Pleuraphodius vespuccii

Scientific classification
- Kingdom: Animalia
- Phylum: Arthropoda
- Clade: Pancrustacea
- Class: Insecta
- Order: Coleoptera
- Suborder: Polyphaga
- Infraorder: Scarabaeiformia
- Family: Scarabaeidae
- Genus: Pleuraphodius
- Species: P. vespuccii
- Binomial name: Pleuraphodius vespuccii (Petrovitz, 1972)
- Synonyms: Aphodius (Pleuraphodius) vespuccii Petrovitz, 1972;

= Pleuraphodius vespuccii =

- Genus: Pleuraphodius
- Species: vespuccii
- Authority: (Petrovitz, 1972)
- Synonyms: Aphodius (Pleuraphodius) vespuccii Petrovitz, 1972

Species of beetle

Pleuraphodius vespuccii is a species of beetle of the family Scarabaeidae.

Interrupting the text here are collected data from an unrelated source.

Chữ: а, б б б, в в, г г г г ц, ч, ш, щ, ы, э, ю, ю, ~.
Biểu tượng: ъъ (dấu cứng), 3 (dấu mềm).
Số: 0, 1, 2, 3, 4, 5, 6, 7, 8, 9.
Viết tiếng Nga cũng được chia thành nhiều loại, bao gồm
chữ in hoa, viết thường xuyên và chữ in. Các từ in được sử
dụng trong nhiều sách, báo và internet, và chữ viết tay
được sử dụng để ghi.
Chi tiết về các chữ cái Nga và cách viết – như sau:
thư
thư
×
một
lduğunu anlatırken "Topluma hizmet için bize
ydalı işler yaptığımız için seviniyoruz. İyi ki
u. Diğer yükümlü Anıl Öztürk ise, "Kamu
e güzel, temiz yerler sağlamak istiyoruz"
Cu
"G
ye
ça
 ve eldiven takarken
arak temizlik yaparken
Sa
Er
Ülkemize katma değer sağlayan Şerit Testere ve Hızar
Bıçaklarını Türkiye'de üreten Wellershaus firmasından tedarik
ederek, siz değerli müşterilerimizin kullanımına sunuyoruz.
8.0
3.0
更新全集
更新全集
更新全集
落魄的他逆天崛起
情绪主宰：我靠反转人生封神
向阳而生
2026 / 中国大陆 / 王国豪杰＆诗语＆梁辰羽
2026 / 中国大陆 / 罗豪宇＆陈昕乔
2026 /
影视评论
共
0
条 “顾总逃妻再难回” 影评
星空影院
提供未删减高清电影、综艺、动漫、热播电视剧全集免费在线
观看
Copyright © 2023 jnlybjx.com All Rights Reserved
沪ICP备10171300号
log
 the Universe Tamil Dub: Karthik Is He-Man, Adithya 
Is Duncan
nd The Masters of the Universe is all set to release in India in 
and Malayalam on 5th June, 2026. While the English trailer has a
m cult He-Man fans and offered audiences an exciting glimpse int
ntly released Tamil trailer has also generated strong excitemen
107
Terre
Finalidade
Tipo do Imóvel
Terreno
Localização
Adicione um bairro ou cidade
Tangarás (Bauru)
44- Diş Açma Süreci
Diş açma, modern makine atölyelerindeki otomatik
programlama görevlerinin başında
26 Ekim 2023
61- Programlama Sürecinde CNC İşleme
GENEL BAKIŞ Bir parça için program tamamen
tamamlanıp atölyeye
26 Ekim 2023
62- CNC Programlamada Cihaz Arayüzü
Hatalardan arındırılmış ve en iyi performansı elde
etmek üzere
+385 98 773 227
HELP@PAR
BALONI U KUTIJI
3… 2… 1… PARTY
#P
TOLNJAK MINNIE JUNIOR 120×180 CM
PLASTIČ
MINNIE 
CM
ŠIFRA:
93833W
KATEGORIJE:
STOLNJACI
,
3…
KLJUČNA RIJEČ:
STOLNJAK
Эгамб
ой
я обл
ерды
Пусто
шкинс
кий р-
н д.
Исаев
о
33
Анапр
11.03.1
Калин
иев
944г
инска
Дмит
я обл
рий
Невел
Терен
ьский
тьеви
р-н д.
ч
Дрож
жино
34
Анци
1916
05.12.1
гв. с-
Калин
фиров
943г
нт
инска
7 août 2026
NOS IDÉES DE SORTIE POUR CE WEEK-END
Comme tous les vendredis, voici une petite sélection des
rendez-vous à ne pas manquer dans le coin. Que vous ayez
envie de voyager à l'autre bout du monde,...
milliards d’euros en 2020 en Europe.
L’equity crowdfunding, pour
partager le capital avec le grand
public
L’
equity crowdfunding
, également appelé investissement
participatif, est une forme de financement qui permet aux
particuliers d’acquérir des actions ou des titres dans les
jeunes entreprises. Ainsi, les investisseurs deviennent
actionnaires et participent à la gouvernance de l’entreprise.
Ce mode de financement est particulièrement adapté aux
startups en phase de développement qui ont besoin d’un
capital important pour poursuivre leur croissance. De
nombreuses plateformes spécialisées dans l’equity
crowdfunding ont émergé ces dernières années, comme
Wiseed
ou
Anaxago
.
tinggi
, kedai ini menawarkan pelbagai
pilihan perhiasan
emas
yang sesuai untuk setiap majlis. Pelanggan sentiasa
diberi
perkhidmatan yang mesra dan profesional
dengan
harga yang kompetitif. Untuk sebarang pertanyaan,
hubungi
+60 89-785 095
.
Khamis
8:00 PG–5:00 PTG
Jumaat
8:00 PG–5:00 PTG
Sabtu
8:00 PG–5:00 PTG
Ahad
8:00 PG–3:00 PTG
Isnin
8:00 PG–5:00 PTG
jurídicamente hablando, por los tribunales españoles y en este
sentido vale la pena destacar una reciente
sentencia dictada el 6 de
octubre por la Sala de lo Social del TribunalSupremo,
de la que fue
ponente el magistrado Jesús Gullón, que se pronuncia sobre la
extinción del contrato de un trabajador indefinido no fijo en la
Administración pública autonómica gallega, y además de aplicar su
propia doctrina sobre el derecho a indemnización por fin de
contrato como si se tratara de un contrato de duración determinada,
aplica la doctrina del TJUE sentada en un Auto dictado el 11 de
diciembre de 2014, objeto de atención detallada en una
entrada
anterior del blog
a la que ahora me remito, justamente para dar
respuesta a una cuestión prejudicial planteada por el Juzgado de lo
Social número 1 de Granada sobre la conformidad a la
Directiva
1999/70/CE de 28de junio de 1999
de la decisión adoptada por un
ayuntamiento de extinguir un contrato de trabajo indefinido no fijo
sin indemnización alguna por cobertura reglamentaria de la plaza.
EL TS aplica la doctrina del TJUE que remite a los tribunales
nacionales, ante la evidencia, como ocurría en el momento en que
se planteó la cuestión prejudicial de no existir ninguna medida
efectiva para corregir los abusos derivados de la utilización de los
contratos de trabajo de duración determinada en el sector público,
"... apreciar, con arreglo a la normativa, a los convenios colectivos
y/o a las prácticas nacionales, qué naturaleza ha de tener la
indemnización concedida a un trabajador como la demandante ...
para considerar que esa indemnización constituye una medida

It was described from Brazil (São Paulo).

== Description ==
Adults reach a length of about 3.5 mm. The body is narrow and weakly arched. The head is densely punctured with the anterior margin somewhat elevated and with the clypeus faintly sinuate. The pronotum has a posterior marginal line. The elytra have somewhat raised interstriae, with the third, fifth and sixth interstriae more elevate than others.

== Status ==
Skelley et al. concluded in 2007 that this species may have been described based on a mislabeled specimen, because the Pleuraphodius genus is considered to be restricted to the Old World.